=== Begin Enclosure ===

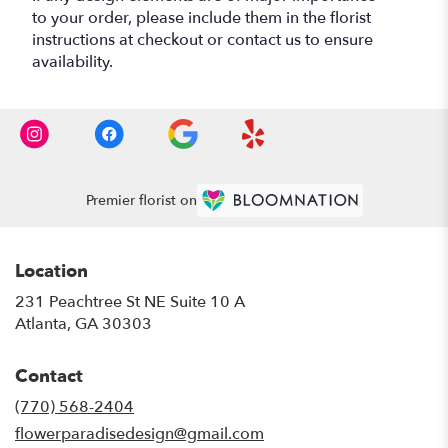
to your order, please include them in the florist
instructions at checkout or contact us to ensure
availability.
Premier florist on
Location
231 Peachtree St NE Suite 10 A
(link
Atlanta, GA 30303
opens
in
Contact
a
new
(770) 568-2404
window)
flowerparadisedesign@gmail.com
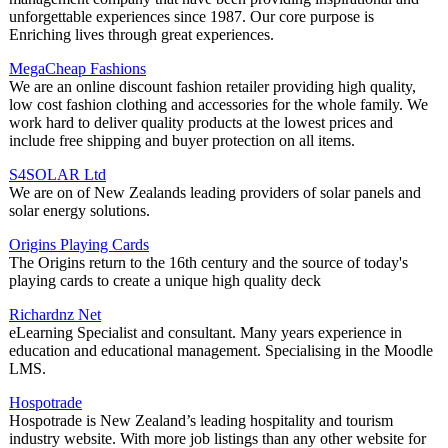
unforgettable experiences since 1987. Our core purpose is
Enriching lives through great experiences.
MegaCheap Fashions
We are an online discount fashion retailer providing high quality,
low cost fashion clothing and accessories for the whole family. We
work hard to deliver quality products at the lowest prices and
include free shipping and buyer protection on all items.
S4SOLAR Ltd
We are on of New Zealands leading providers of solar panels and
solar energy solutions.
Origins Playing Cards
The Origins return to the 16th century and the source of today's
playing cards to create a unique high quality deck
Richardnz Net
eLearning Specialist and consultant. Many years experience in
education and educational management. Specialising in the Moodle
LMS.
Hospotrade
Hospotrade is New Zealand’s leading hospitality and tourism
industry website. With more job listings than any other website for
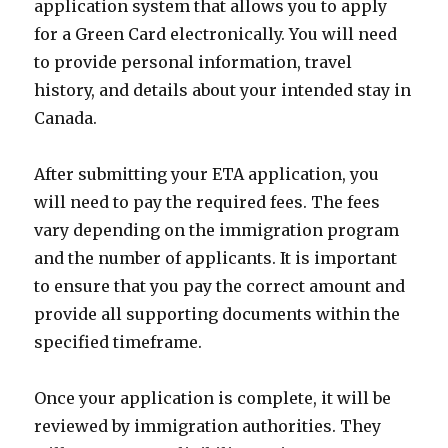
application system that allows you to apply
for a Green Card electronically. You will need
to provide personal information, travel
history, and details about your intended stay in
Canada.
After submitting your ETA application, you
will need to pay the required fees. The fees
vary depending on the immigration program
and the number of applicants. It is important
to ensure that you pay the correct amount and
provide all supporting documents within the
specified timeframe.
Once your application is complete, it will be
reviewed by immigration authorities. They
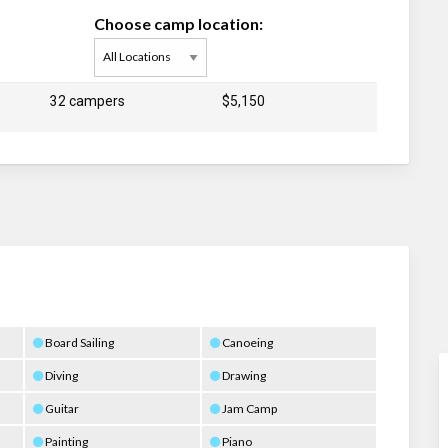
Choose camp location:
32 campers
$5,150
d
Board Sailing
Canoeing
Diving
Drawing
Guitar
Jam Camp
Painting
Piano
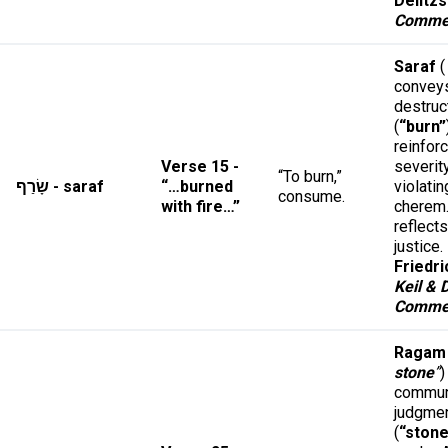
Delitzs
Comme
Saraf
(
conveys
destruc
(
“burn”
reinfor
Verse 15 -
severit
“To burn,”
שָׂרַף - saraf
“…burned
violatin
consume.
with fire…”
cherem
reflect
justice.
Friedri
Keil & 
Comme
Ragam
stone
”
)
commun
judgme
(
“stone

=== End Enclosure ===

● **Work to be completed**
Out of the material above, select every line that holds the string "include".

● **Solution to this problem**
to your order, please include them in the florist
include free shipping and buyer protection on all items.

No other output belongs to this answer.